Within the listing, how many lines include "Brindes"? Please answer with a bare number.

__Listed records__

──────────

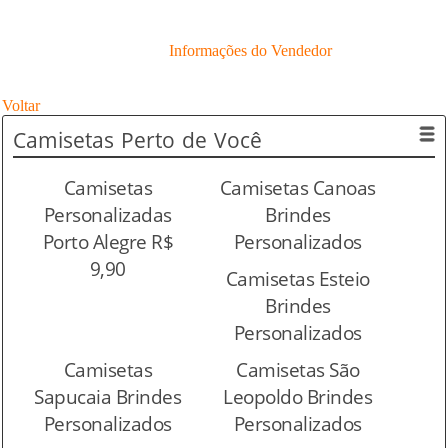
Informações do Vendedor
Voltar
Camisetas
Perto de Você
Camisetas
Camisetas Canoas
Personalizadas
Brindes
Porto Alegre R$
Personalizados
9,90
Camisetas Esteio
Brindes
Personalizados
Camisetas
Camisetas São
Sapucaia Brindes
Leopoldo Brindes
Personalizados
Personalizados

──────────

__Expected output__
4